Au sein de la communauté juive polonaise on s’est félicité de cette décision du gouvernement polonais. Le grand rabbin de Pologne le rav Micael Shoudrih a déclaré que cette démarche du parlement polonais était très importante : « Je crois que les Polonais ont compris qu’il avaient commis une erreur en initiant un tel projet de loi. Il est heureux que ce dossier se soit réglé en cinq mois, même s’il eut été préférable de le résoudre en cinq heures ou en cinq jours… »
Plusieurs raisons peuvent expliquer ce changement de cap de la part des autorités polonaises ; La première et la plus déterminante a été l’attitude hostile de l’administration Trump envers cette loi. Au cours des derniers mois les Américains ont quasiment boycotté les autorités polonaises à cause de cette démarche, et à Varsovie on a compris que s’il l’on ne faisait pas marche arrière, les relations bilatérales avec la Maison Blanche qui sont prédominantes pour le gouvernement conservateur polonais en pâtiraient… Alors que l’Europe de l’Ouest se montre très tiède face au renforcement des nationalismes en Europe centrale, il était indispensable à la Pologne de pouvoir compter sur l’allié américain.
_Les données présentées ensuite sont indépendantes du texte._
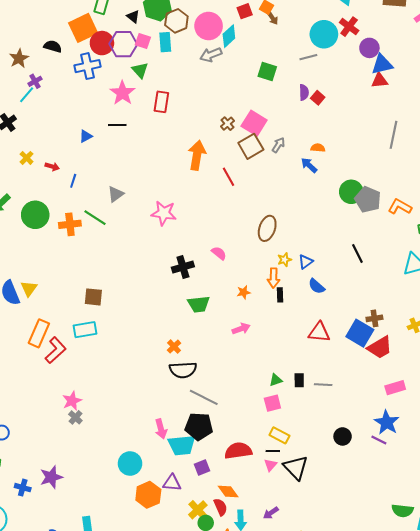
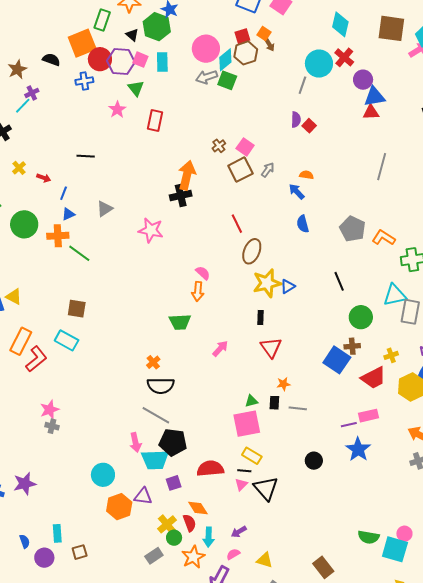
brown hexagon: (176, 21) -> (246, 53), moved
gray line: (308, 57) -> (302, 85), turned -60
blue cross: (87, 66) -> (84, 81), size x0.7
green square: (267, 71) -> (227, 80), moved
pink star: (123, 93) -> (117, 110), size x0.7
pink square: (254, 123) -> (245, 147), size x0.7
black line: (117, 125) -> (86, 156), moved
blue triangle: (86, 136) -> (68, 214), moved
red line: (228, 177) -> (237, 224), moved
green circle: (351, 192) -> (361, 317), moved
green line: (95, 218) -> (79, 253), moved
yellow star: (284, 260) -> (267, 283), size x2.0
black cross: (183, 267) -> (181, 195), moved
orange arrow: (274, 278) -> (198, 291), moved
blue semicircle: (317, 286) -> (303, 224), moved, turned 30
yellow triangle: (29, 289) -> (14, 297), turned -42
orange star: (244, 292) -> (283, 384), moved
pink arrow: (241, 329) -> (220, 349), turned -30
cyan rectangle: (85, 330) -> (67, 340), turned 35
red triangle: (319, 332) -> (271, 347), moved, turned 45
red trapezoid: (380, 347) -> (373, 378), moved
gray line: (204, 397) -> (156, 415), moved
pink square: (272, 403) -> (247, 424), size x1.6
gray cross: (75, 417) -> (52, 426), turned -32
purple line: (379, 440) -> (349, 425), moved, turned -42

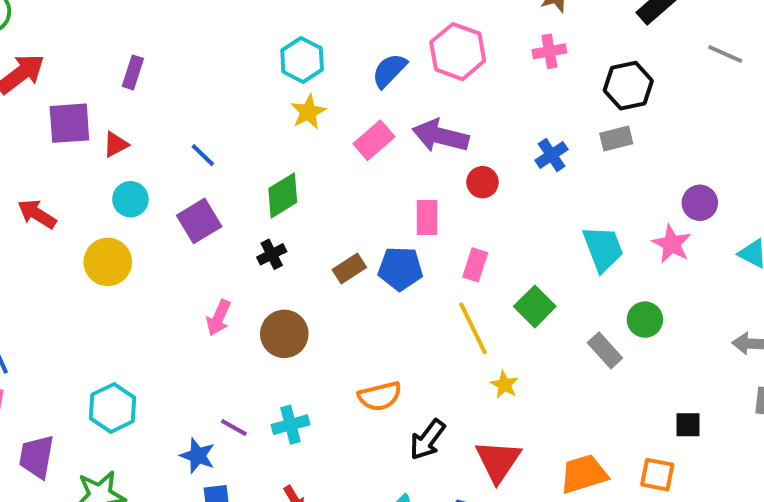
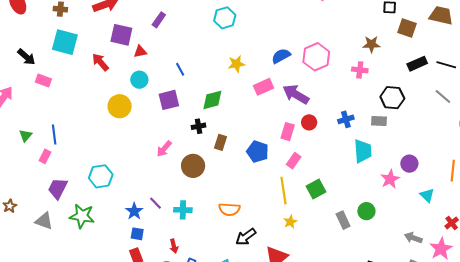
cyan hexagon: (302, 60) -> (225, 18), moved
red arrow: (37, 214) -> (100, 62), moved
pink rectangle: (427, 217) -> (288, 132), moved
cyan trapezoid: (603, 249) -> (363, 151), moved
brown rectangle: (349, 269) -> (221, 142), moved, turned -56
A cela se rajoute bien évidemment les pressions israéliennes d’une part qui n’ont pas cessé ces derniers mois et de l’autre les pressions des grandes institutions juives internationales comme le Congrès Juif Mondial. D’ailleurs son président Ron Lauder qui a investi ces dernières années, des dizaines de millions de dollars dans un effort de renaissance du judaïsme polonais, s’est félicité de la décision du Premier ministre polonais : « Je suis heureux de constater que le gouvernement polonais a reconnu la problématique de cette nouvelle loi et a compris qu’elle portait atteinte à la réputation de la Pologne. » Enfin le rav Shoudrih a avancé un autre raison plus inattendue : « Les sondages ont permis d’établir que près de la moitié de la population non juive de Pologne était opposée à cette loi et cela a pesé dans la décision finale du gouvernement ».